• [EXERCISE]: Among the entries, find the lines with the string "Chapman" and copy them.
*** LISTED RECORDS Section Begins ***
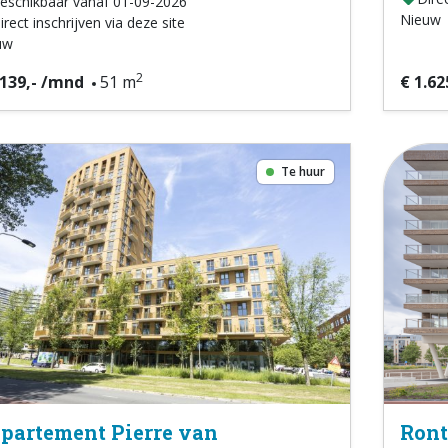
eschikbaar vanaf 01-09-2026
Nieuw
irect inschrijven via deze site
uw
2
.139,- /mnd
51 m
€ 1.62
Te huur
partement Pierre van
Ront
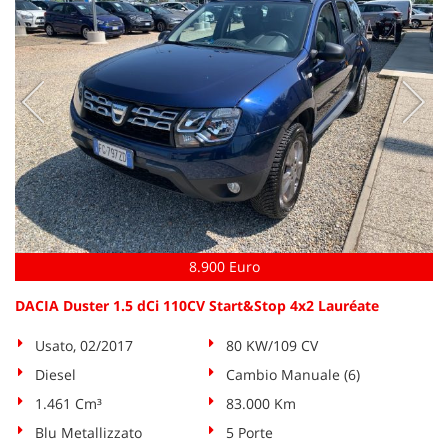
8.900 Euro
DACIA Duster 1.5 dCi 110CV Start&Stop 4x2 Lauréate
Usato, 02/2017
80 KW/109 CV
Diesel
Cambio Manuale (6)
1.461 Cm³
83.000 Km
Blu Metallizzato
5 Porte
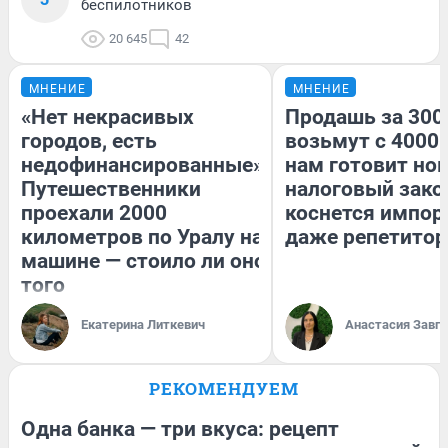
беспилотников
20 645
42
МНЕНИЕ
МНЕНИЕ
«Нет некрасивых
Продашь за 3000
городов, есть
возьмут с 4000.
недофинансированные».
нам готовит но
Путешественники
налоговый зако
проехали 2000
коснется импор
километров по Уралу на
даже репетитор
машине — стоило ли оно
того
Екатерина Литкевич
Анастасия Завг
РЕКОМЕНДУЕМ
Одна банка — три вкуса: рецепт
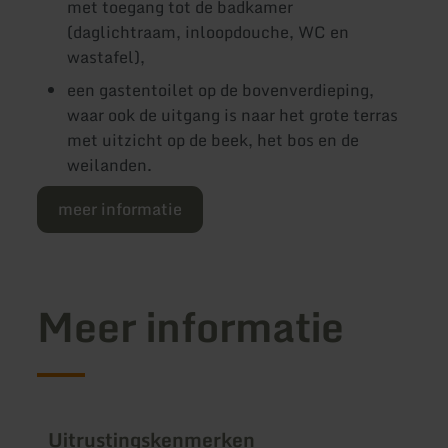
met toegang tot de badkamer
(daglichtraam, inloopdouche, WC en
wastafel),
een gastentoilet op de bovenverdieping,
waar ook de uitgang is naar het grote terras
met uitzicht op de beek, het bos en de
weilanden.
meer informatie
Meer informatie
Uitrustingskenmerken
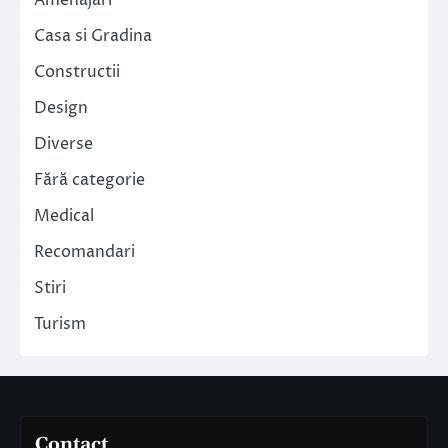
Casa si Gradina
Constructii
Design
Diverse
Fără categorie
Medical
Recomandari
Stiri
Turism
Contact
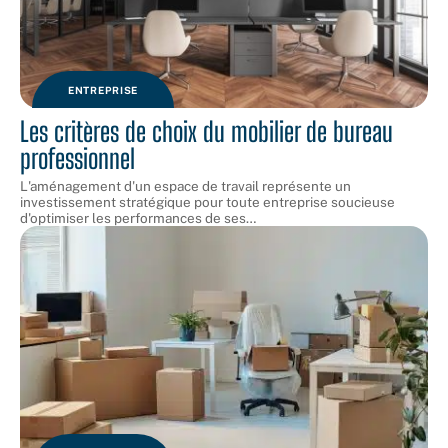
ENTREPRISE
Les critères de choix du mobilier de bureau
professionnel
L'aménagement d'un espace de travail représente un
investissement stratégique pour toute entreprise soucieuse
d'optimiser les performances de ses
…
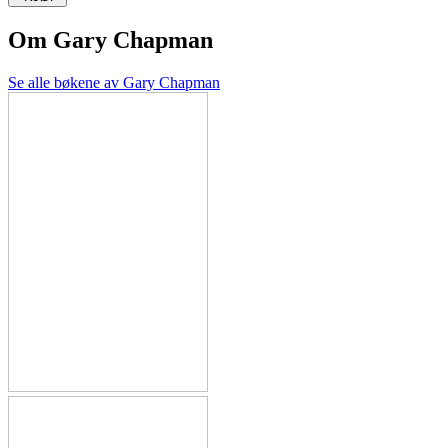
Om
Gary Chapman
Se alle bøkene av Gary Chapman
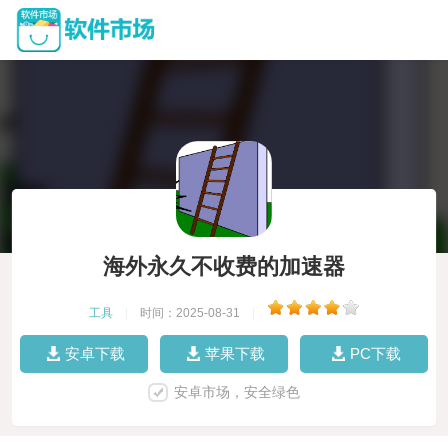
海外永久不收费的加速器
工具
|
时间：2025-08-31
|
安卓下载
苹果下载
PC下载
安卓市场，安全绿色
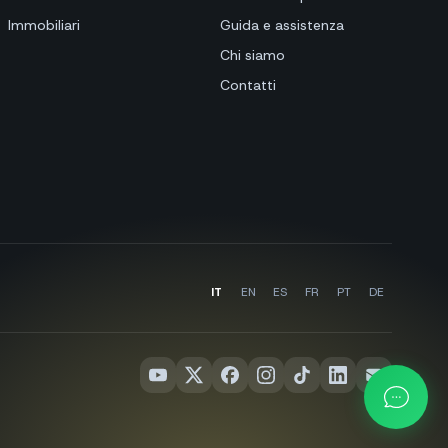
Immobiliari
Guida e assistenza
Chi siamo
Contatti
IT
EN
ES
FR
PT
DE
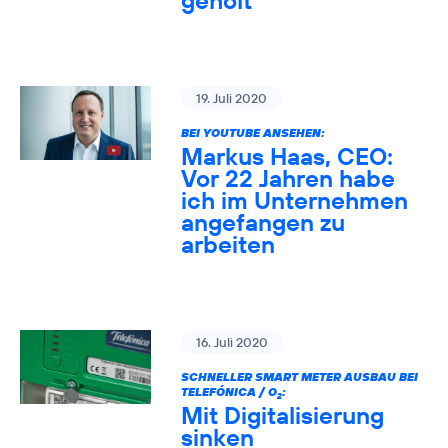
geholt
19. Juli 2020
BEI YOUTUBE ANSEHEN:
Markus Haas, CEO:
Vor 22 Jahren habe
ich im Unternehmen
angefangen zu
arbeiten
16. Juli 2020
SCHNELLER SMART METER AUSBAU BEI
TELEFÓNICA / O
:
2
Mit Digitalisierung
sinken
*** LISTED RECORDS Section Ends ***
*** LISTED RECORDS Section Begins ***
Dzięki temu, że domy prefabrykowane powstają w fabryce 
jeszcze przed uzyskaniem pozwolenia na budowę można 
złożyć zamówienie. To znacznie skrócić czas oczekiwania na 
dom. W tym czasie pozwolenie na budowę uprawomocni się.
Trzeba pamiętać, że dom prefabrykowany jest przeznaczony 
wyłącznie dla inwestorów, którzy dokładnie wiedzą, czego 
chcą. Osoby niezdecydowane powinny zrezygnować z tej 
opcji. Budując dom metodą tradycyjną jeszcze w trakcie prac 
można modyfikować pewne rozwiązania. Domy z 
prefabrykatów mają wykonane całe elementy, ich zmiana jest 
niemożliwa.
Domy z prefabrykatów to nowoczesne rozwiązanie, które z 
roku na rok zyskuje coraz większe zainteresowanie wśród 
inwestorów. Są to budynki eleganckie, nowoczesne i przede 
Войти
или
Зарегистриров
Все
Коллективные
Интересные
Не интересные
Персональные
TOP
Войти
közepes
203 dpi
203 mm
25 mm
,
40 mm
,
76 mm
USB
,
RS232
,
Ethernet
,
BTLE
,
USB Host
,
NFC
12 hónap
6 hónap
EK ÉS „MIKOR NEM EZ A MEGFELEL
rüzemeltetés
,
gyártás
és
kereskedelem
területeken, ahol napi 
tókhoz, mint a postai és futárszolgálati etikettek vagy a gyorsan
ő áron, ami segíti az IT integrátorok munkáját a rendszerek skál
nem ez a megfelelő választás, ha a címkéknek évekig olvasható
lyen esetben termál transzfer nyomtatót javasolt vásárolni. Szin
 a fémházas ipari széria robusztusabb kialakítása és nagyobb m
*** LISTED RECORDS Section Ends ***
• [ANSWER BOX]:
Gary Chapman
Se alle bøkene av Gary Chapman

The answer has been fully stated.